= Kenyon cell =

Neuron in the brain of arthropods

Kenyon cells are the intrinsic neurons of the mushroom body, a neuropil found in the brains of most arthropods and some annelids. They were first described by Frederick C. Kenyon in 1896. The number of Kenyon cells in an organism varies greatly between species. For example, in the fruit fly, Drosophila melanogaster, there are about 2,500 Kenyon cells per mushroom body, while in cockroaches there are about 230,000.

== Structure ==

While the exact features of Kenyon cells can vary between species, there are enough similarities to define their general structure. Kenyon cells have dendritic branches that arborize in the calyx or calyces, cup-shaped regions of the mushroom body. At the base of the calyces, Kenyon cell axons come together and form a bundle known as the pedunculus. At the end of the pedunculus, Kenyon cell axons bifurcate and extend branches into the vertical and medial lobes.

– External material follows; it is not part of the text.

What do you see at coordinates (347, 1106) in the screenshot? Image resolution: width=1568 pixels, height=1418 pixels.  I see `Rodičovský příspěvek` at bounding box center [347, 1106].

Kenyon cells are mainly postsynaptic in the calyces, where their synapses form microglomeruli. These microglomeruli are made up of Kenyon cell dendrites, cholinergic boutons, and GABAergic terminals. Antennal lobe projection neurons are the source of the cholinergic input, and the GABAergic input is from protocerebral neurons.

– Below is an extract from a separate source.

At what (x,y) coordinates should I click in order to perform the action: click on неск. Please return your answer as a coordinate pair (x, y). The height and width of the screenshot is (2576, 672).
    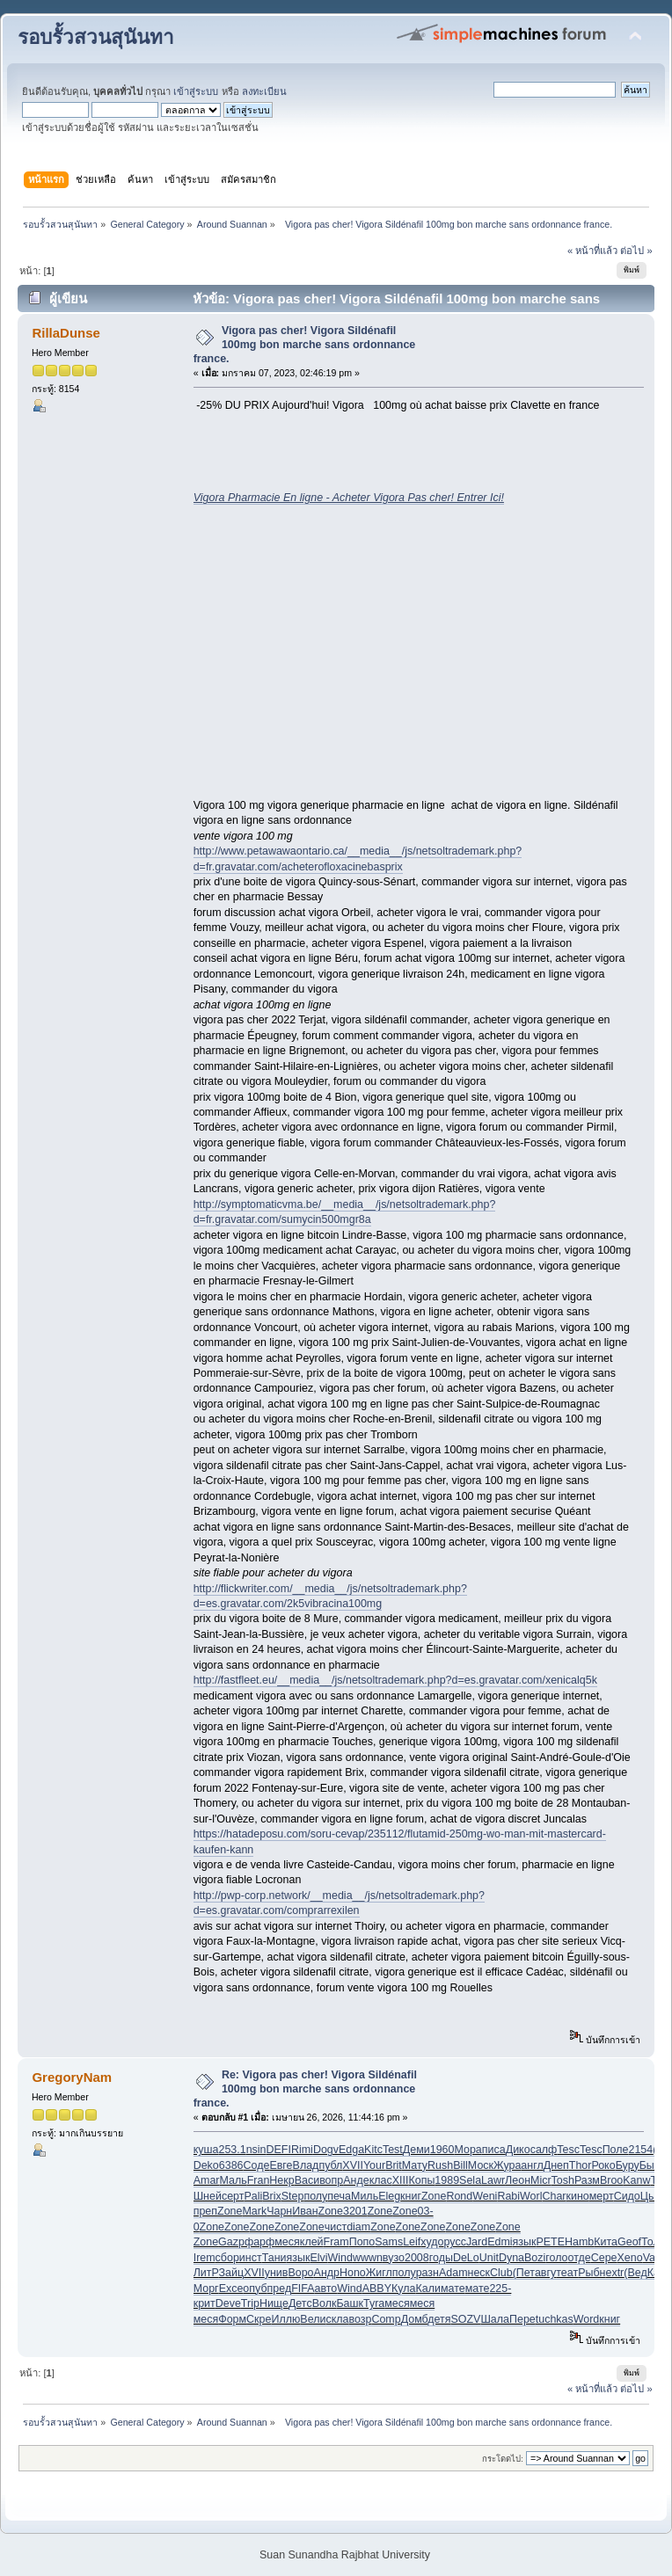     Looking at the image, I should click on (479, 2273).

Kenyon cells are presynaptic to mushroom body output neurons in the lobes. However, the lobes are not only output regions; Kenyon cells are both pre and postsynaptic in these regions.

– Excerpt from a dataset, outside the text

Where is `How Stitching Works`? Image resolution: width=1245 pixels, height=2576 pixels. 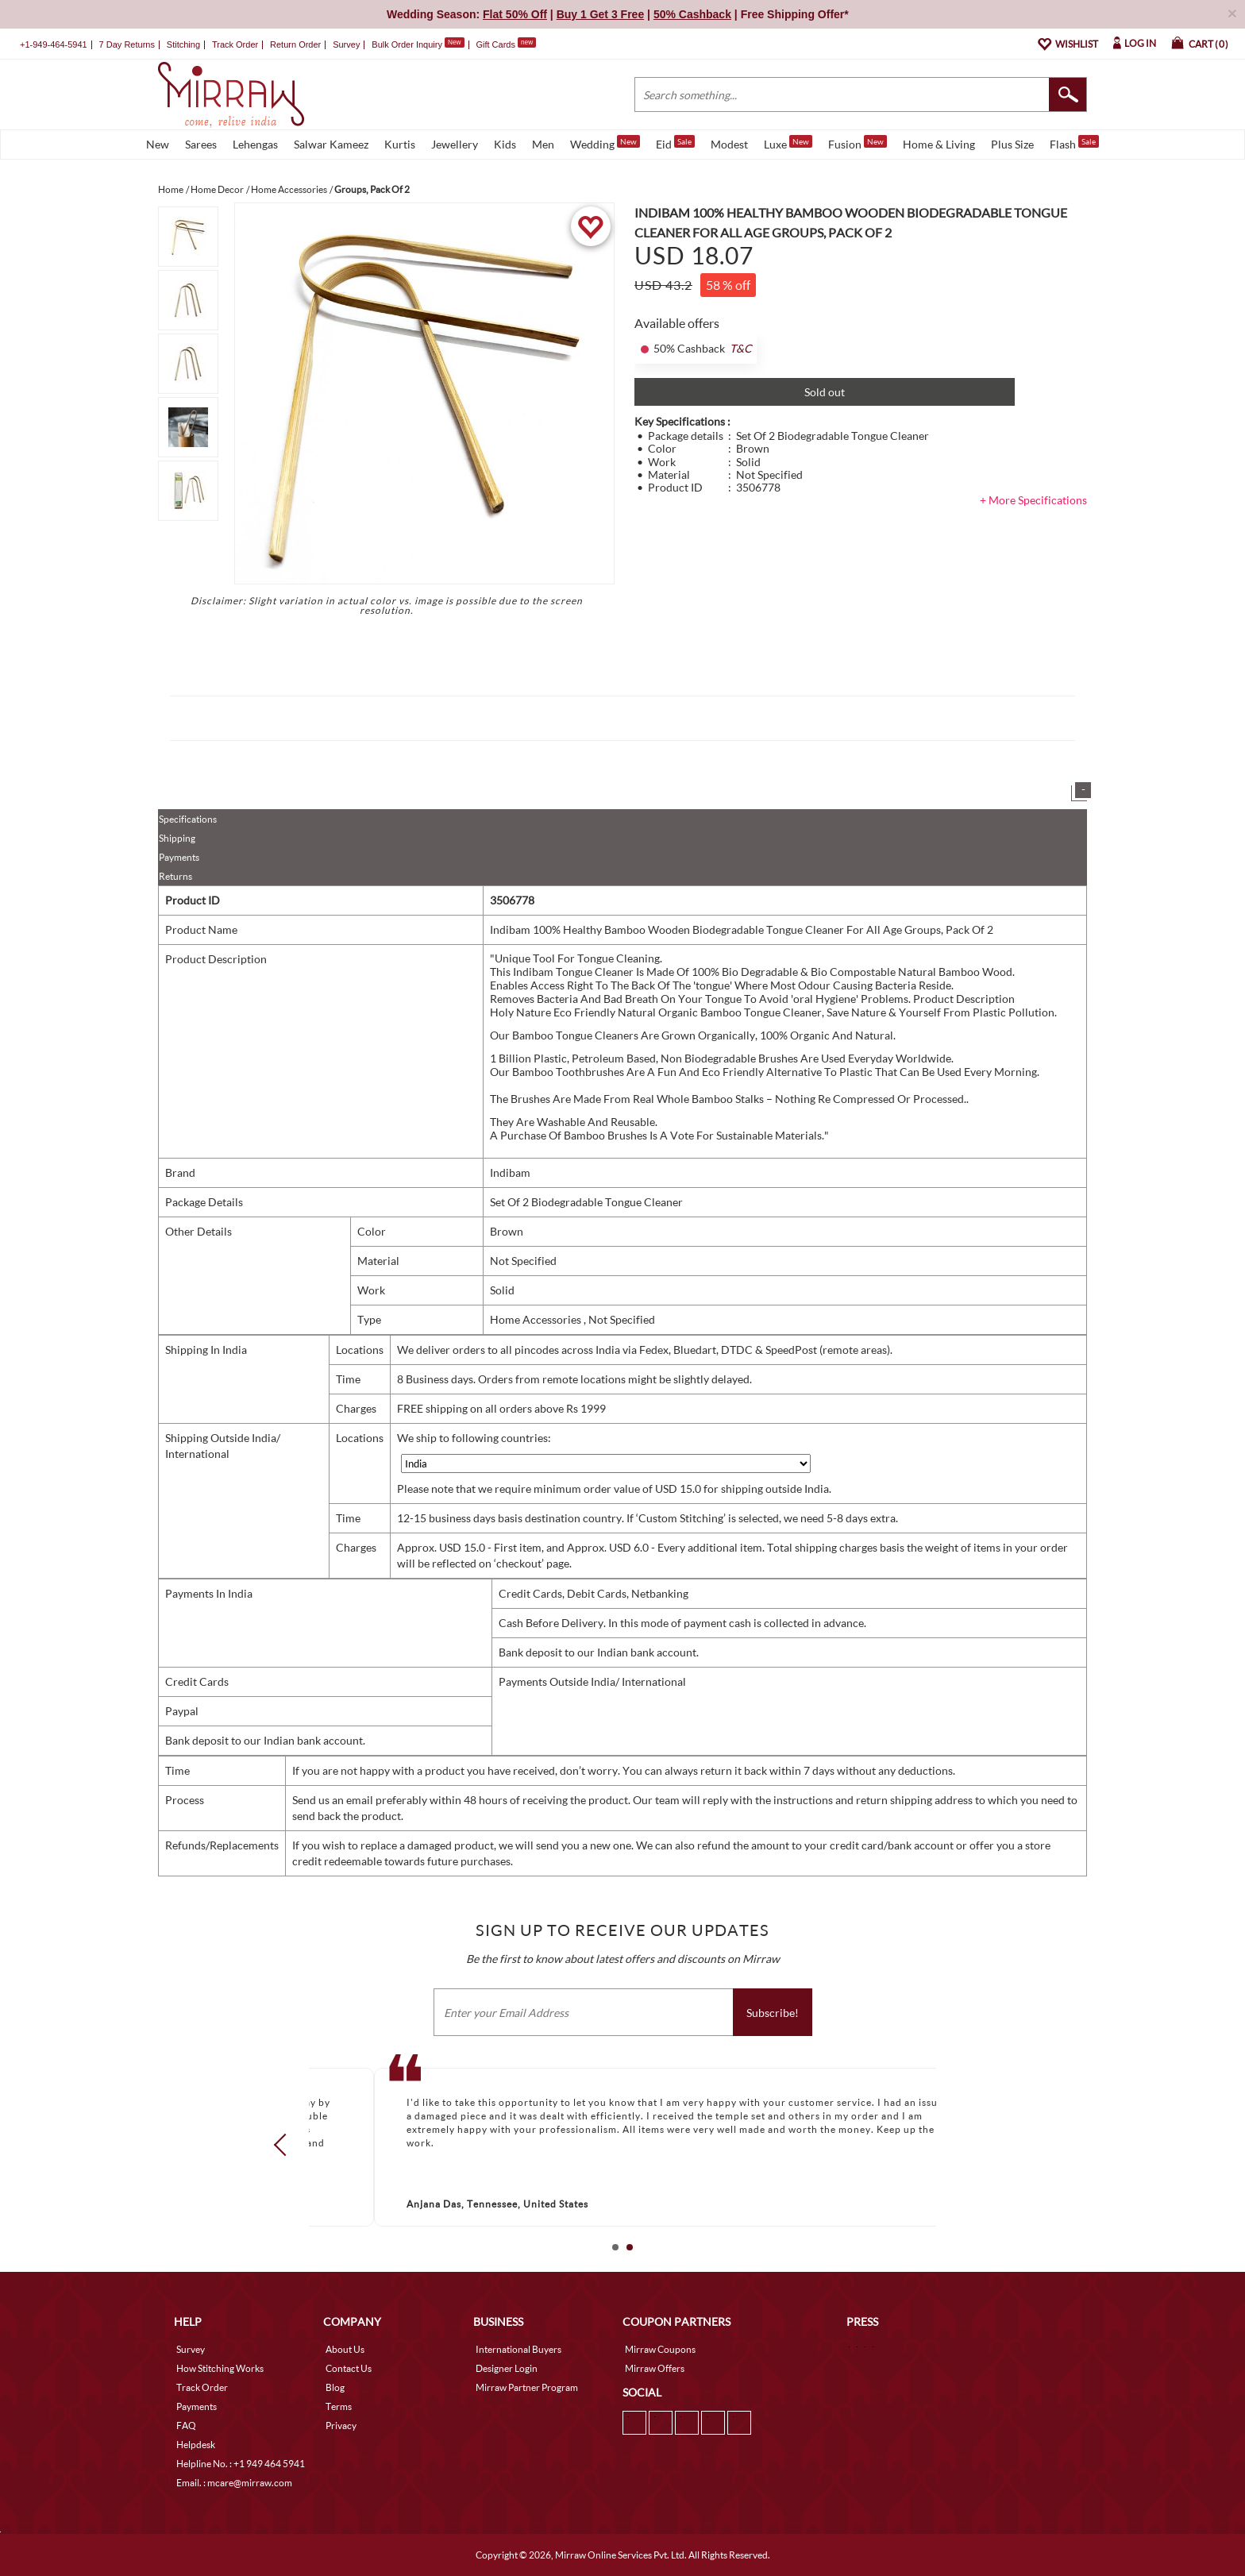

The cells are subdivided into subtypes; for example, those that have their cell bodies outside of the calyx cup are called clawed Kenyon cells.

== Development ==

Kenyon cells are produced from precursors known as neuroblasts. The number of neuroblasts varies greatly between species. In Drosophila melanogaster, Kenyon cells are produced from only four neuroblasts, while in the honey bee they are the product of thousands of neuroblasts. Differences in neuroblast number between species are related to the final number of Kenyon cells in an adult.

The positioning of Kenyon cells depends on their birth order. The somata of early-born Kenyon cells are pushed outward as more Kenyon cells are created. This results in a concentric pattern of cell bodies, with the somata of the last-born cells in the center, where the neuroblast had been, and the somata of the first-born cells at the outermost margins of the cell body area. Where a Kenyon cell sends its dendrites in the calyces and which lobes it projects its axons to varies based on its birth-order. Distinct types of Kenyon cells form at specific times during development.

== Function ==

Mushroom bodies are essential for olfactory learning and memory. Odor information is represented by sparse combinations of Kenyon cells. Learning is facilitated by dopamine-driven plasticity of the odor response of Kenyon cells. The cAMP signaling cascade, especially protein kinase A, must function properly in Kenyon cells for learning and memory to occur.

Information about odors may be encoded in the mushroom body by the identities of the responsive neurons as well as the timing of their spikes. Experiments in locusts have shown that Kenyon cells have their activity synchronized to 20-Hz neural oscillations and are particularly responsive to projection neuron spikes at specific phases of the oscillatory cycle.